“The replication crisis is less of a ‘crisis’ in the Lakatosian approach than it is in the Popperian and naïve methodological falsificationism approaches”
@MarkRubin@stsing@philosophyofscience I don’t think Lakatosian philosophy of science underpins concerns about lack of replicability though. Nor even Popper.
When I tell people about the replication crisis, I usually start by telling people about Bem. As I usually put it, the Bem precognition paper either meant that everything we knew about physics is wrong, or everything we knew about how to do social psychology was wrong … and it was probably the second possibility.
I think there are many like me, and this is not a simple falsificationist position
@MarkRubin@stsing@philosophyofscience what the big replication projects like RPP did was that they were too big and splashy to ignore.

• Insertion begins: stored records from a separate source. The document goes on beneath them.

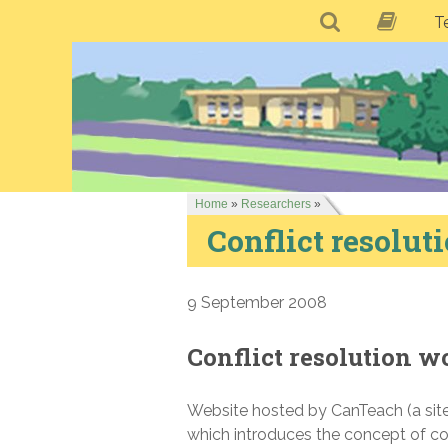
T
Home
»
Researchers
»
Conflict resolu
9 September 2008
Conflict resolution 
Website hosted by CanTeach (a site 
which introduces the concept of c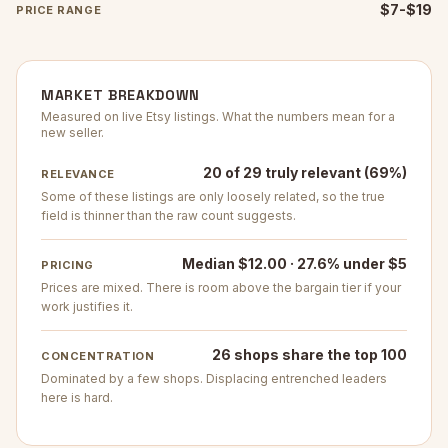
$7-$19
PRICE RANGE
MARKET BREAKDOWN
Measured on live Etsy listings. What the numbers mean for a
new seller.
20 of 29 truly relevant (69%)
RELEVANCE
Some of these listings are only loosely related, so the true
field is thinner than the raw count suggests.
Median $12.00 · 27.6% under $5
PRICING
Prices are mixed. There is room above the bargain tier if your
work justifies it.
26 shops share the top 100
CONCENTRATION
Dominated by a few shops. Displacing entrenched leaders
here is hard.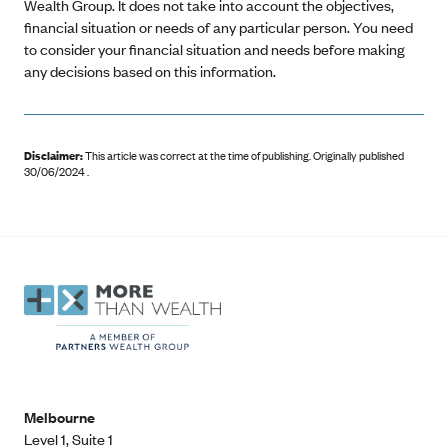
Wealth Group. It does not take into account the objectives,
financial situation or needs of any particular person. You need
to consider your financial situation and needs before making
any decisions based on this information.
Disclaimer:
This article was correct at the time of publishing
.
Originally published
30/06/2024 .
Melbourne
Level 1, Suite 1​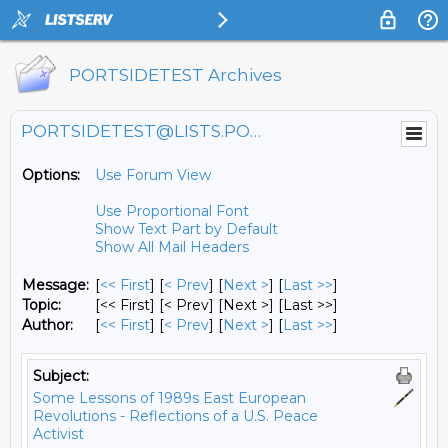
PORTSIDETEST Archives
PORTSIDETEST@LISTS.PORTSIDE.ORG
Options:
Use Forum View
Use Proportional Font
Show Text Part by Default
Show All Mail Headers
Message:
[
<< First
] [
< Prev
]
[
Next >
] [
Last >>
]
Topic:
[<< First] [< Prev]
[Next >] [Last >>]
Author:
[
<< First
] [
< Prev
]
[
Next >
] [
Last >>
]
Subject:
Some Lessons of 1989s East European
Revolutions - Reflections of a U.S. Peace
Activist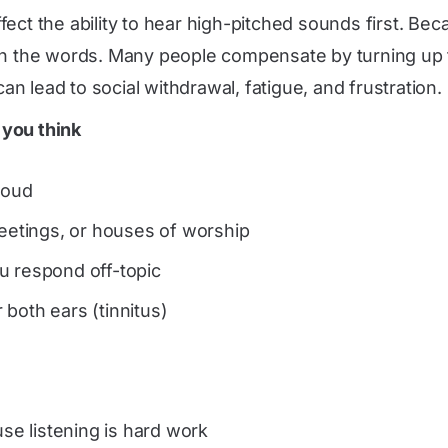
fect the ability to hear high-pitched sounds first. B
ch the words. Many people compensate by turning up t
can lead to social withdrawal, fatigue, and frustration.
 you think
loud
meetings, or houses of worship
u respond off-topic
both ears (tinnitus)
use listening is hard work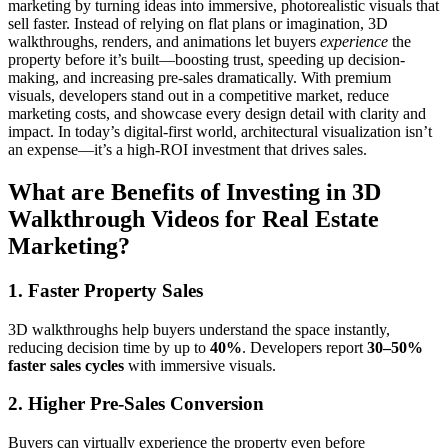
marketing by turning ideas into immersive, photorealistic visuals that
sell faster. Instead of relying on flat plans or imagination, 3D
walkthroughs, renders, and animations let buyers
experience
the
property before it’s built—boosting trust, speeding up decision-
making, and increasing pre-sales dramatically. With premium
visuals, developers stand out in a competitive market, reduce
marketing costs, and showcase every design detail with clarity and
impact. In today’s digital-first world, architectural visualization isn’t
an expense—it’s a high-ROI investment that drives sales.
What are Benefits of Investing in 3D
Walkthrough Videos for Real Estate
Marketing?
1. Faster Property Sales
3D walkthroughs help buyers understand the space instantly,
reducing decision time by up to
40%
. Developers report
30–50%
faster sales cycles
with immersive visuals.
2. Higher Pre-Sales Conversion
Buyers can virtually experience the property even before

Bem alone was one paper; RPP was 100 different findings, many of which did not seem solid.
RPP therefore became a lightening rod for discussions of many issues in psych, and replicability was a unifying principle to channel these various discussions
@MarkRubin@stsing@philosophyofscience this included publication bias, p-hacking, the culture of single lone geniuses with their own pet theories, measurement, statistical inference, the reliance on US college students to generalize to the entire world, and a lot more
In my view a replication crisis could be a sign of Pseudoscience in Lokatos' theory. This could also be targeted at subdisciplines. Therefore, the replication crisis in Psychology could well be described as a crisis.
The question is whether the research could turn progressive.
I am not in the position to evaluate Psychology in this regard.